Exercise.
Start to finish, print the entries exactly, and carry none of the pictures over.
##############################
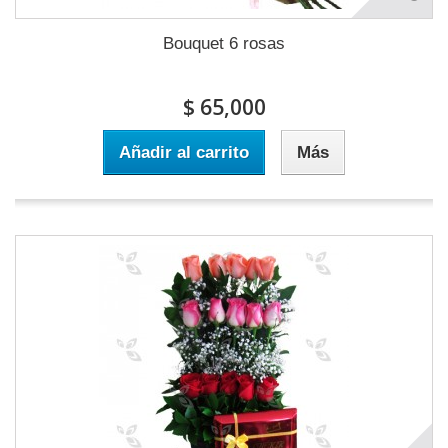
Bouquet 6 rosas
$ 65,000
Añadir al carrito
Más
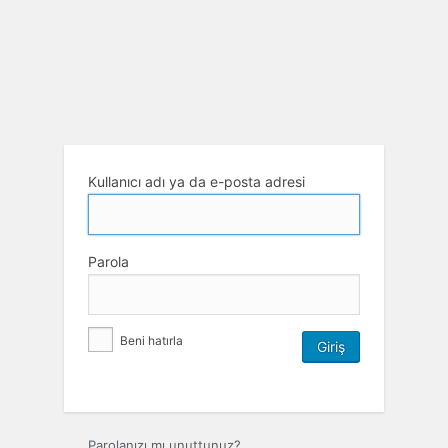
Kullanıcı adı ya da e-posta adresi
Parola
Beni hatırla
Parolanızı mı unuttunuz?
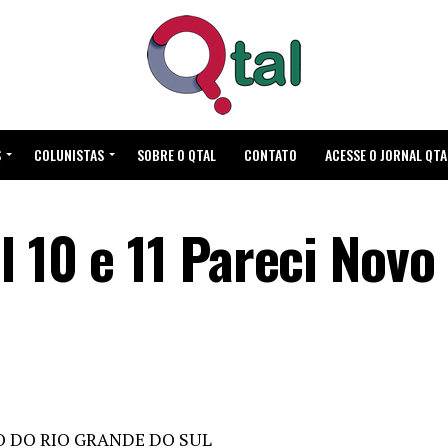
S
COLUNISTAS
SOBRE O QTAL
CONTATO
ACESSE O JORNAL QTA
 10 e 11 Pareci Novo
 DO RIO GRANDE DO SUL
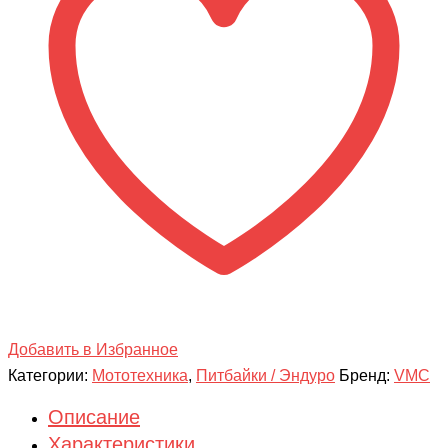
17/14
(125)
Электрический
Стартер
Добавить в Избранное
Категории:
Мототехника
,
Питбайки / Эндуро
Бренд:
VMC
Описание
Характеристики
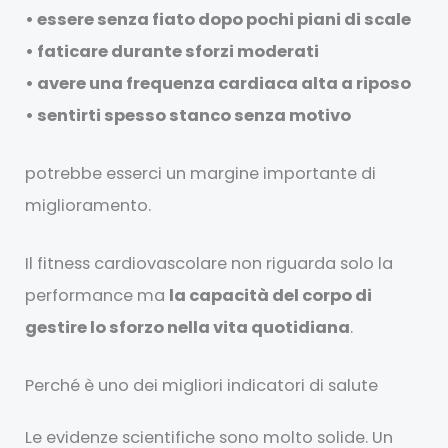
• essere senza fiato dopo pochi piani di scale
• faticare durante sforzi moderati
• avere una frequenza cardiaca alta a riposo
• sentirti spesso stanco senza motivo
potrebbe esserci un margine importante di
miglioramento.
Il fitness cardiovascolare non riguarda solo la
performance ma
la capacità del corpo di
gestire lo sforzo nella vita quotidiana
.
Perché è uno dei migliori indicatori di salute
Le evidenze scientifiche sono molto solide. Un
##############################
Result.
Bouquet 6 rosas
$ 65,000
Añadir al carrito
Más
Kullanıcı adı ya da e-posta adresi
Parola
Beni hatırla
Parolanızı mı unuttunuz?
S
COLUNISTAS
SOBRE O QTAL
CONTATO
ACESSE O JORNAL QTA
 10 e 11 Pareci Novo
 DO RIO GRANDE DO SUL
17/14
(125)
Электрический
Стартер
Добавить в Избранное
Категории:
Мототехника
,
Питбайки / Эндуро
Бренд:
VMC
Описание
Характеристики
• essere senza fiato dopo pochi piani di scale
• faticare durante sforzi moderati
• avere una frequenza cardiaca alta a riposo
• sentirti spesso stanco senza motivo
potrebbe esserci un margine importante di
miglioramento.
Il fitness cardiovascolare non riguarda solo la
performance ma
la capacità del corpo di
gestire lo sforzo nella vita quotidiana
.
Perché è uno dei migliori indicatori di salute
Le evidenze scientifiche sono molto solide. Un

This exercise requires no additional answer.